My wife is currently suffering from a small ulcer which is refusing to heal and a friend of hers suggested a topical application of DMSO to improve healing time. Please not that I am explicityl not asking for medical advice, I'm just curious what, if anything, the studies surrounding DMSO actually have to say?

On the face of it, DMSO seems shrouded in scandal, but from what I can tell the scandal is more about its woo-sounding uses as a cancer and rheumatoid arthritis cure, and I'm well aware of the lack of data to support those claims, but there are a host of lesser claims that I'm interested in the research surrounding, specifically its use as:

  • a topical anesthetic
  • a promoter of rapid skin healing
  • a treatment for general skin aliments like calluses, eczema, psoriasis, etc
  • a treatment for inflammation, specifically inflammation following an injury such as a sprain

I've found a number of sources cited in this article, but given that it's hosted by "dmso.org" the text itself hardly seems unbiased and I don't have access to the publications referenced to draw my own conclusions directly from the source studies.

So what is the official scientific opinion of DMSO for the above purposes?

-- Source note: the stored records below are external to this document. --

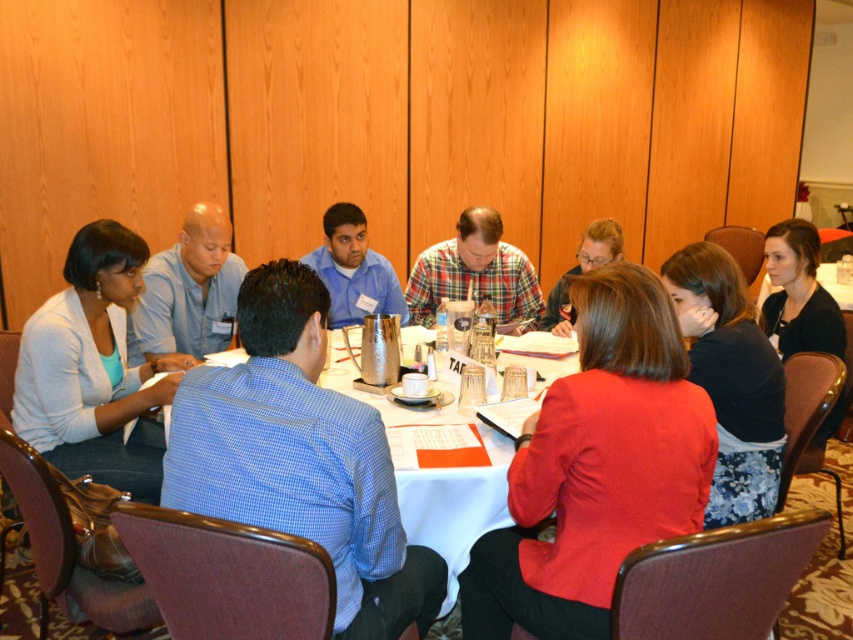 Looking at this image, who is more distant from viewer, (479, 224) or (323, 266)?

Point (323, 266)

Find the location of a particular element. This screenshot has height=640, width=853. plaid fabric shirt at center is located at coordinates (474, 273).

Does matte red blazer at center come in front of white paper at center?

Yes, matte red blazer at center is closer to the viewer.

How far apart are matte red blazer at center and white paper at center?

matte red blazer at center is 15.98 inches away from white paper at center.

Locate an element on the screen. matte red blazer at center is located at coordinates (596, 467).

Where is `matte red blazer at center`? The width and height of the screenshot is (853, 640). matte red blazer at center is located at coordinates (596, 467).

Is white paper at center positioned before blue shirt at center?

Yes, white paper at center is in front of blue shirt at center.

Who is taller, white paper at center or blue shirt at center?

Standing taller between the two is white paper at center.

Between point (547, 353) and point (387, 273), which one is positioned in front?

Point (547, 353)

Where is `white paper at center`? white paper at center is located at coordinates (448, 506). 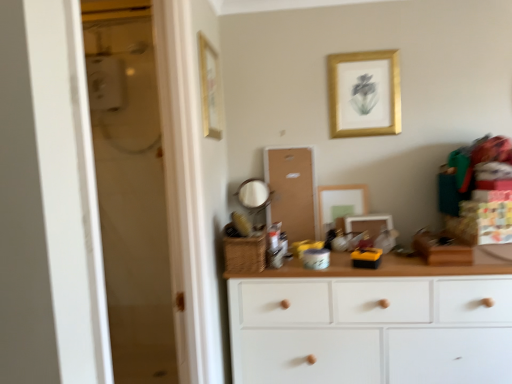 Question: Which direction should I rotate to face matte gold picture frame at center, the 2th picture frame when ordered from left to right, — up or down?

Choices:
 (A) up
 (B) down

Answer: (B)

Question: Is matte white picture frame at center, positioned as the first picture frame in right-to-left order, further to camera compared to matte gold picture frame at center, which appears as the 3th picture frame when viewed from the right?

Choices:
 (A) yes
 (B) no

Answer: (B)

Question: Is matte white picture frame at center, positioned as the first picture frame in right-to-left order, thinner than matte gold picture frame at center, the 2th picture frame when ordered from left to right?

Choices:
 (A) no
 (B) yes

Answer: (A)

Question: From the image's perspective, is matte white picture frame at center, positioned as the fourth picture frame in left-to-right order, beneath matte gold picture frame at center, which appears as the 3th picture frame when viewed from the right?

Choices:
 (A) yes
 (B) no

Answer: (A)

Question: Could you tell me if matte white picture frame at center, positioned as the fourth picture frame in left-to-right order, is turned towards matte gold picture frame at center, which appears as the 3th picture frame when viewed from the right?

Choices:
 (A) yes
 (B) no

Answer: (B)

Question: From a real-world perspective, is matte white picture frame at center, positioned as the fourth picture frame in left-to-right order, located beneath matte gold picture frame at center, the 2th picture frame when ordered from left to right?

Choices:
 (A) yes
 (B) no

Answer: (A)

Question: Can you confirm if matte white picture frame at center, positioned as the fourth picture frame in left-to-right order, is shorter than matte gold picture frame at center, the 2th picture frame when ordered from left to right?

Choices:
 (A) no
 (B) yes

Answer: (B)

Question: From the image's perspective, does gold/golden frame at upper center, arranged as the third picture frame when viewed from the left, appear lower than matte gold picture frame at center, the 2th picture frame when ordered from left to right?

Choices:
 (A) no
 (B) yes

Answer: (A)

Question: Can we say gold/golden frame at upper center, which is the second picture frame in right-to-left order, lies outside matte gold picture frame at center, which appears as the 3th picture frame when viewed from the right?

Choices:
 (A) no
 (B) yes

Answer: (B)

Question: Does gold/golden frame at upper center, which is the second picture frame in right-to-left order, have a smaller size compared to matte gold picture frame at center, which appears as the 3th picture frame when viewed from the right?

Choices:
 (A) yes
 (B) no

Answer: (A)

Question: Considering the relative sizes of gold/golden frame at upper center, arranged as the third picture frame when viewed from the left, and matte gold picture frame at center, the 2th picture frame when ordered from left to right, in the image provided, is gold/golden frame at upper center, arranged as the third picture frame when viewed from the left, wider than matte gold picture frame at center, the 2th picture frame when ordered from left to right,?

Choices:
 (A) yes
 (B) no

Answer: (B)

Question: Is gold/golden frame at upper center, which is the second picture frame in right-to-left order, at the left side of matte gold picture frame at center, which appears as the 3th picture frame when viewed from the right?

Choices:
 (A) no
 (B) yes

Answer: (A)

Question: Can you confirm if gold/golden frame at upper center, which is the second picture frame in right-to-left order, is thinner than matte gold picture frame at center, which appears as the 3th picture frame when viewed from the right?

Choices:
 (A) no
 (B) yes

Answer: (B)

Question: Can you confirm if corkboard at center is smaller than matte white picture frame at center, positioned as the fourth picture frame in left-to-right order?

Choices:
 (A) no
 (B) yes

Answer: (A) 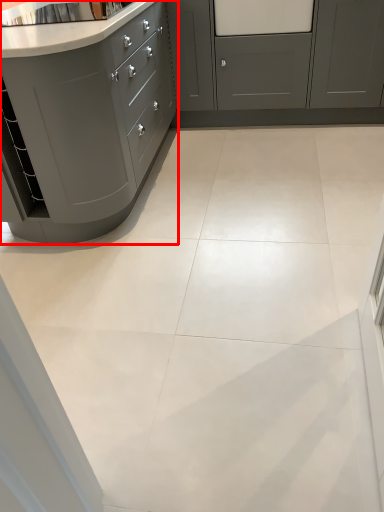 Question: From the image, what is the correct spatial relationship of cabinetry (annotated by the red box) in relation to cabinetry?

Choices:
 (A) left
 (B) right

Answer: (A)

  • I think your title needs to be more specific. DMSO is a useful industrial and lab chemical: claims that it may help in healing may be a scam or merely unproven. A change of title to "Does DMSO have any proven effectiveness in ...." (I think your content is OK, but the title isn't)
    – matt_black
    Commented Jul 14, 2012 at 17:49

1 Answer 1


I would avoid it.

First, DMSO causes everything that's sitting on your skin to get absorbed into your bloodstream (the wikipedia article about it is fairly thorough), to the point that it's actually a drug delivery system. Putting it onto your skin means that other things on your skin will get in as well. The skin acts as the first line of defense against the outside world.

According to the NY Times, in 1994, a woman who treated herself topically for pain with DMSO had the chemical metabolize into a nerve gas in her bloodstream:

The report theorized that DMSO, through the right combination of temperature, oxygen and blood chemicals, changed into dimethyl sulfone in Mrs. Ramirez's body and changed into a third chemical, dimethyl sulfate, in the syringe with her blood sample.

"The final, volatile product is extremely poisonous," the report said.

There have been some reported healing improvement on gastric ulcers in rats, viz. Naito et al in 1995:

DMSO and allopurinol significantly increased the collagen fiber proliferation index and the PAS-positive mucous score compared with controls. These results indicate that scavenging hydroxyl radicals or inhibiting xanthine oxidase enhances the quality but not the speed of gastric ulcer healing.

I could not find recent studies showing that DMSO was a useful healing agent, although it does appear to be used as a control in other wound healing studies, including those for PADMA 28 (Aslam et al, 2010, Barak et al, 2004); and for Caspase 8.

So, while it might do some good, it might also do some real harm. Another account in Discover stated that a doctor who supports the use of DMSO as a healing remedy, Stanley Jacob:

doubts that significant quantities of the suspect chemicals could have been produced from dmso. In fact, Jacob says, the Livermore scientists should never have allowed the Riverside coroner to release their report. It’s like that silliness with cold fusion, except this has the potential to hurt people, he says. His office has received dozens of calls from worried women being treated with dmso for interstitial cystitis. I just tell them the dimethyl sulfate theory is a chemical impossibility, says Jacob.

This same Dr. Jacob appears all over the dmso.org website, so he may or may not have a commercial interest in thinking that the chemical analysis in the Discover article is bogus.

In any event, as I said, I would avoid it.